Administration decision to include war funding in automatic cuts riles GOP
Republicans in Congress are up in arms over the Obama administration’s decision to include funding for the war in Afghanistan in the automatic cuts to defense spending that are set to begin in 2013.
Administration officials say the war funding has to account for part of the cuts under the law, but the top Republican on the Armed Services Committee says the money dedicated to Overseas Contingency Operations (OCO) was never intended to fall under the budget axe.
{mosads}”I am disappointed the president has made this choice, since there is no clear mandate for it in the law,” House Armed Services Chairman Buck McKeon (R-Calif.) said in a statement.
“Of course now, more than ever it is the troops on the front lines in Afghanistan who will bear the brunt of sequestration,” McKeon said. “If our forces on the front line are truly going to have to do with less body armor, fewer medevacs, and less ammunition he owes it to them to offer a credible way out of the pending disaster.”
Funding for the war has become the latest battleground in the increasingly acrimonious fight over the $500 billion across-the-board cut to defense that was set in motion by last summer’s debt-ceiling deal, known as the Budget Control Act (BCA).
Officials at the Office of Management and Budget (OMB) said Friday the decision was not up to them because there was no exemption for preserving the war funding in the law.
“The question really is, was there anything in the statute that provides an exemption for the OCO funding, and we couldn’t find anything,” an OMB official said.
The Budget Control Act established punitive cuts to both defense and non-defense spending if a supercommittee tasked with finding more than $1 trillion in deficit reduction failed.
The sequestration cuts were designed to be harmful enough to force a deficit deal, but the supercommittee still failed to reach one, setting in motion the $500 billion in defense cuts over 10 years.
The issue has become a political football, with Republicans blaming Obama and Democrats for not trying to undo the cuts that both parties say would be terrible for the military.
McKeon has increasingly amped up his rhetoric this year, urging the issue to be addressed immediately, even though most people don’t expect sequestration to be altered by Congress until after the November elections due to deep disagreements between the parties about how to reduce the deficit.
While Defense Secretary Leon Panetta has said sequestration would be “devastating,” he’s also indicated that the Pentagon is not doing any planning for the cuts yet — a tactic that Republicans have lambasted.
The news that the war funds would fall under sequestration was a surprise.
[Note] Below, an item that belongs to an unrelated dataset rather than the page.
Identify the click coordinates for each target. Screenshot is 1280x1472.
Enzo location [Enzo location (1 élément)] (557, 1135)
Last November, Panetta sent a letter to Senate Armed Services ranking member John McCain (R-Ariz.) assuring him that the war funding would not be affected.
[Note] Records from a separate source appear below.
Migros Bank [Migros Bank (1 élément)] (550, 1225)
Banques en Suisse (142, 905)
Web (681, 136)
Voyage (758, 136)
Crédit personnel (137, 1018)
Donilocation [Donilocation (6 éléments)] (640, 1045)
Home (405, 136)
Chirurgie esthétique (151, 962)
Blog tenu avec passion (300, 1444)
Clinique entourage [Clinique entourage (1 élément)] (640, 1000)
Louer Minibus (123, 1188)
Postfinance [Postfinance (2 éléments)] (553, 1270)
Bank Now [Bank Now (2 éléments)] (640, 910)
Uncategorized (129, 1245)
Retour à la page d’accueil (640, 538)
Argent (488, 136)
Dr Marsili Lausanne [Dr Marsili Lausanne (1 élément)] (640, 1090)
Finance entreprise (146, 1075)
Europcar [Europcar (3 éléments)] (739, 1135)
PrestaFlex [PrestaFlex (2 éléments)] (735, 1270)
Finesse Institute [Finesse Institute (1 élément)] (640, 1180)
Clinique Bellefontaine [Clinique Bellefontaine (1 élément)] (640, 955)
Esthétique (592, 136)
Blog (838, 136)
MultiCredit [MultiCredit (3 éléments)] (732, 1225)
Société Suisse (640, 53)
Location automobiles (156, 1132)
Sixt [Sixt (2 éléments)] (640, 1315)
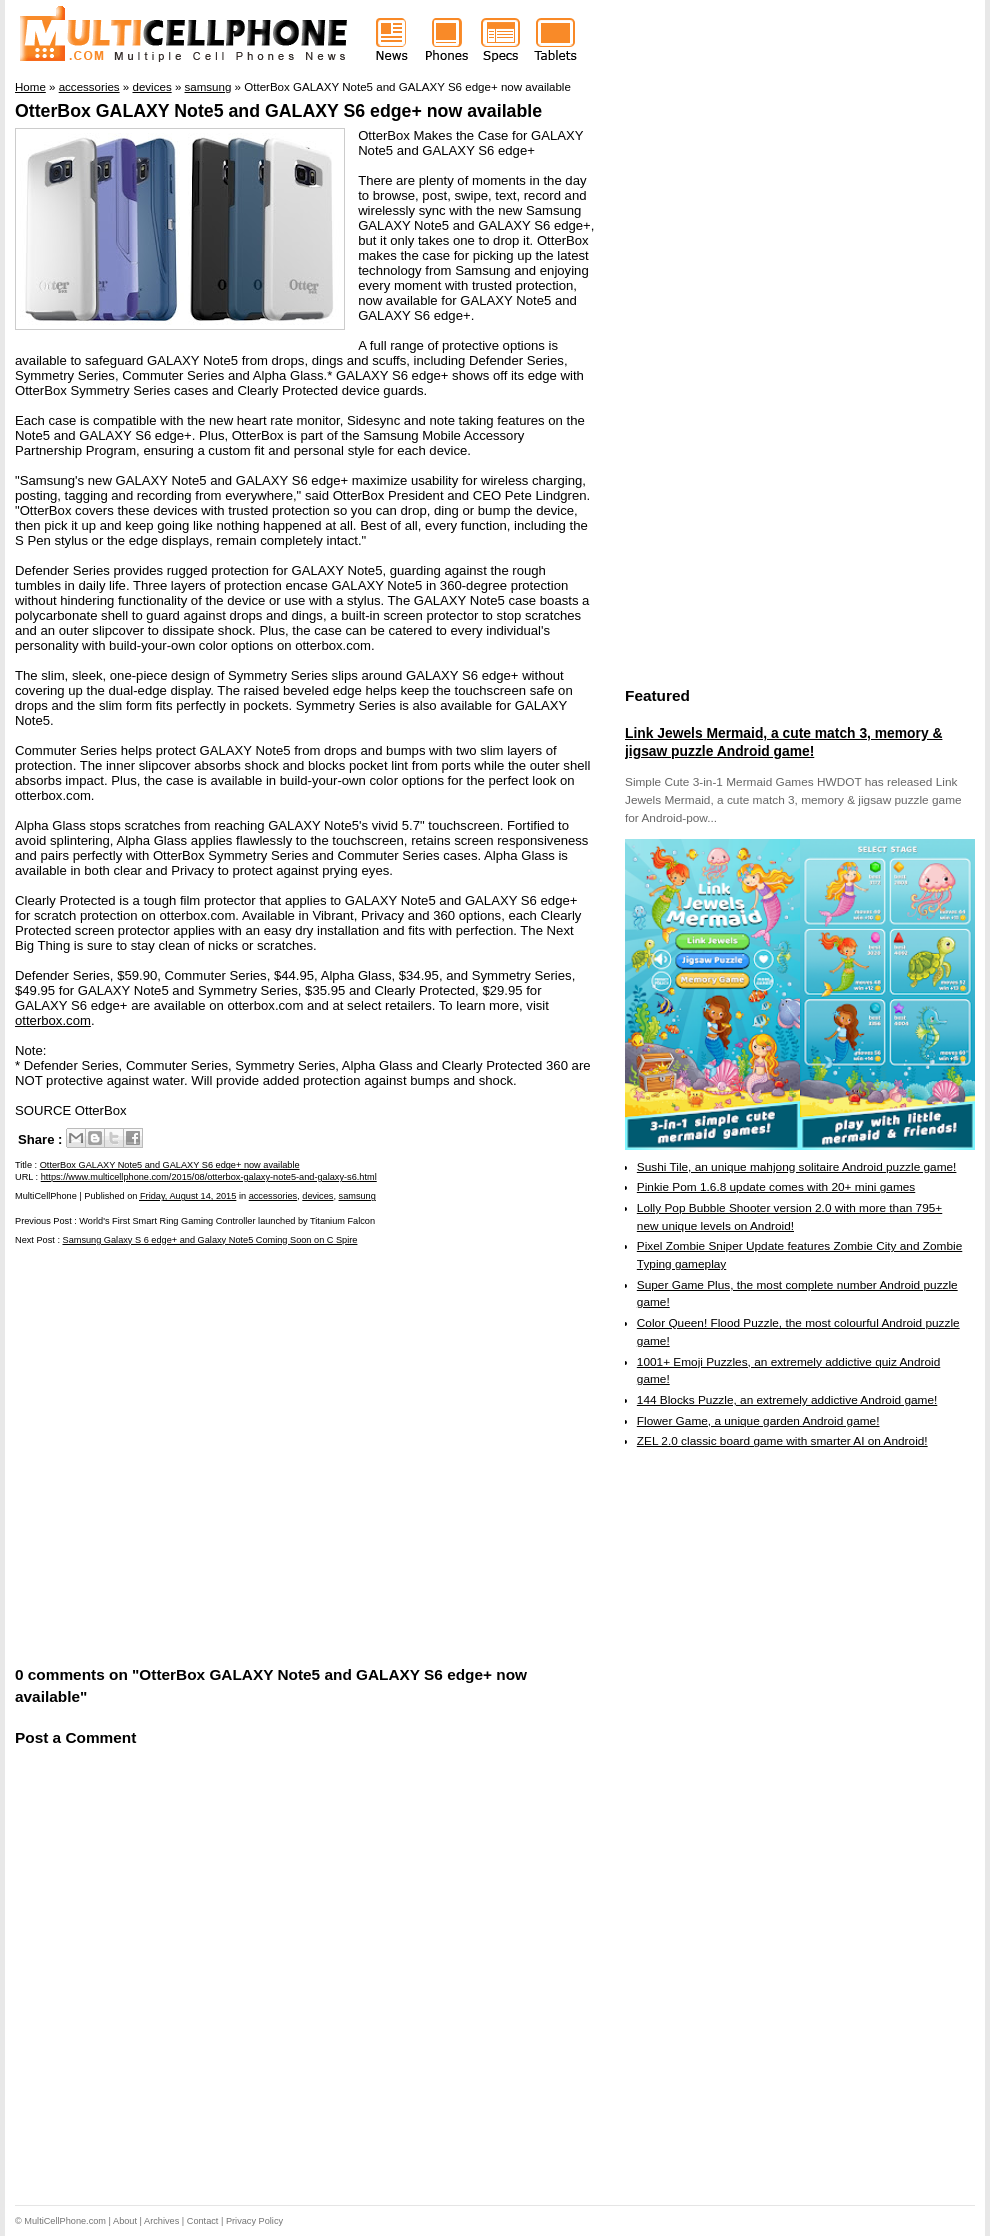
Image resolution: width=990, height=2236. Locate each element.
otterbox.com (53, 1020)
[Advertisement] (192, 1453)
But OMB acting Director Jeffrey Zients wrote House Budget Chairman Paul Ryan (R-Wis.) last week informing him that OCO was, in fact, included under sequestration, contradicting the Pentagon’s previous statement.
A Pentagon spokeswoman said this week that the department’s initial reading of the BCA was incorrect, and the Pentagon had changed its position “upon further review of the law and after consulting with OMB.”
Mackenzie Eaglen, a defense analyst at the conservative-leaning American Enterprise Institute, said that Panetta’s letter left the impression on Capitol Hill and in the defense industry that OCO funds were not part of sequestration.
“The accepted understanding around Washington has been that OCO funding is exempt, and for a good reason,” Eaglen said.
The Budget Control Act mandated that the cuts had to be across-the-board and the same percentage to every budget account, which many experts say is the worst part of the law.
The debate over whether war funding is part of that stems from a line in the BCA that says the spending caps would be adjusted so OCO funding does not affect them.
To GOP congressional aides, that language was ambiguous and could be interpreted as saying OCO would not be affected by the spending cuts. They received budget briefings that offered different answers about war funding and sequestration, the aides said.
But OMB officials say they don’t have that discretion because the law makes no mention of exempting the war funding from sequestration.
Todd Harrison, an analyst at the Center for Strategic and Budgetary Assessments, said that he believed there was no ambiguity in the law. He said the confusion has stemmed from the “loophole” that OCO funding did not change the Budget Control Act spending caps — which Congress used last year to get around the spending caps by moving money from the base budget to the war budget.
The war budget is just one of a number of unresolved issues surrounding sequestration exemptions. OMB ruled in April that Veterans Affairs was exempt from sequestration, and the president was given explicit discretion in the law to exempt military personnel accounts from the automatic cuts.
The Pentagon says it will likely have to start planning for sequestration later this summer, at which point the administration will have to start explaining in more detail how the across-the-board cuts will work.
“OMB is the boss here, even though Congress wrote the law,” Eaglen said. “It’s vague in some parts, and purposely ambiguous in some pieces.”